Bun Wan memandang heran dan penasaran. "Nona Hui Kauw, ketahuilah, aku merampas mahkota ini untuk ibumu!"

"Tidak peduli, kau harus serahkan kepadaku dan pergilah dengan aman."

"Tapi... bagaimanakah kau ini? Mahkota ini hendak kuserahkan ke Ching-coa-to..."

"Berikan kepadaku!"

"Nona, apakah kau sekarang membalik dan memusuhi ibumu sendiri!"

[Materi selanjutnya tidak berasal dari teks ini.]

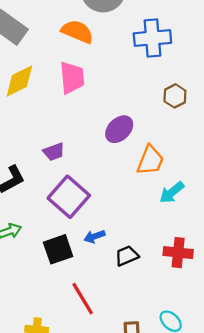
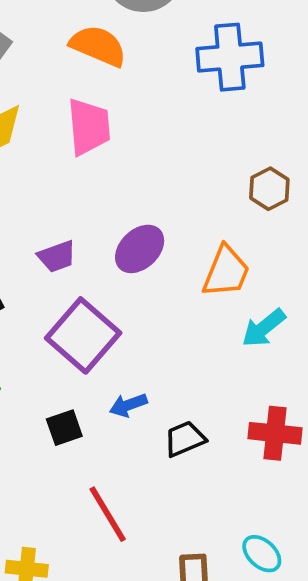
brown hexagon: (175, 96) -> (269, 189), moved
purple ellipse: (119, 129) -> (140, 249), moved
black square: (58, 249) -> (64, 428), size x0.7

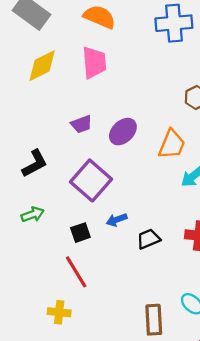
purple trapezoid: (57, 256) -> (81, 124), moved
red line: (108, 514) -> (76, 272), moved

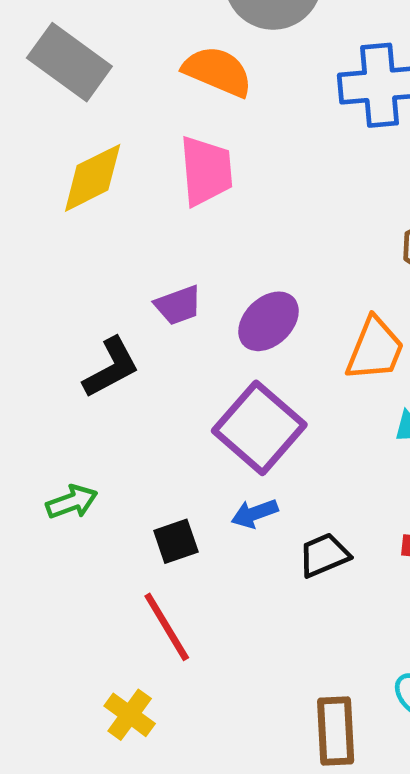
black L-shape: (35, 163) -> (111, 368), moved
purple square: (91, 180) -> (259, 428), moved
yellow cross: (59, 312) -> (130, 715), turned 30

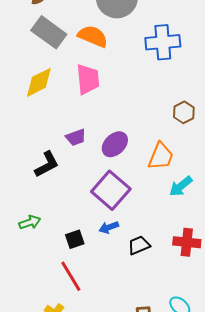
gray rectangle: (69, 62) -> (49, 32), moved

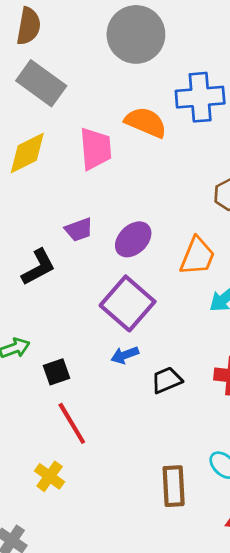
orange semicircle: (93, 36) -> (146, 122), moved
black square: (75, 239) -> (57, 372), moved

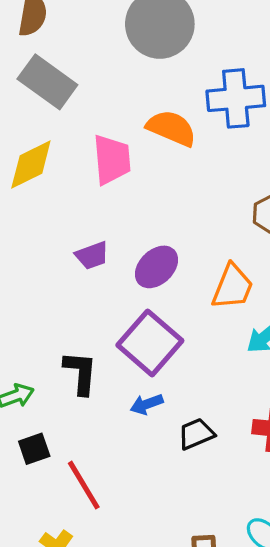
black L-shape: (38, 267) -> (80, 373), moved, turned -57
black square: (57, 372) -> (34, 449), moved

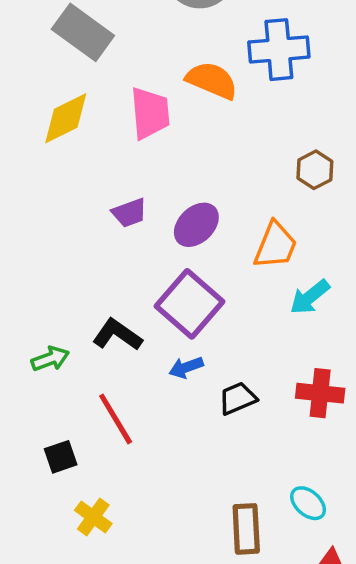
black L-shape: (80, 373) -> (117, 335), turned -60
black square: (34, 449) -> (61, 457), moved
red line: (84, 485) -> (116, 419), moved

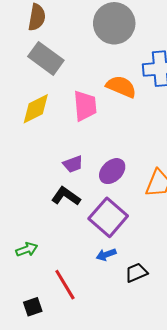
black L-shape: (117, 335) -> (66, 196), moved

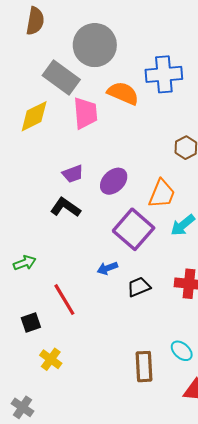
gray circle: (114, 23) -> (95, 45), moved
gray rectangle: (46, 58) -> (61, 77), moved
purple square: (108, 217) -> (134, 229), moved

"Tak usah banyak cakap, kembalikan kepadaku!"

Bangkit kemarahan Bun Wan. Kesempatan ketika berhenti lari ini dia pergunakan untuk memasukkan mahkota kuno yang tidak besar itu ke dalam saku bajunya, kemudian dia menggerakkan pedang yang sejak tadi sudah berada di tangan kanan.

"Heemmm, banyak sekali aku mengalah kepadamu. Sekarang terpaksa aku tidak dapat menyerahkan mahkota itu kepadamu, apa yang hendak kau lakukan terhadapku?"

"Pedangku akan memaksamu!" Hui Kauw membentak dan pedangnya langsung bergerak melakukan penyerangan kilat.

Bun Wan cepat menangkis dan pemuda ini maklum akan kepandaian nona yang ternyata lebih lihai dari pada Hui Siang ini, maka dia pun mengerahkan tenaga dan mainkan Ilmu Pedang Kun-lun Kiam-sut yang kuat. Dia maklum bahwa dirinya sedang menjadi kejaran para pengawal kerajaan, maka dia tidak mau membuang banyak waktu lagi.

Semua jurus yang dimainkannya adalah jurus pilihan dari Kun-lun Kiam-sut sehingga lihainya bukan kepalang. Dia mengira bahwa dalam beberapa jurus saja, paling banyak dalam sepuluh atau belasan jurus, dia akan sudah mampu menundukkan lawannya ini.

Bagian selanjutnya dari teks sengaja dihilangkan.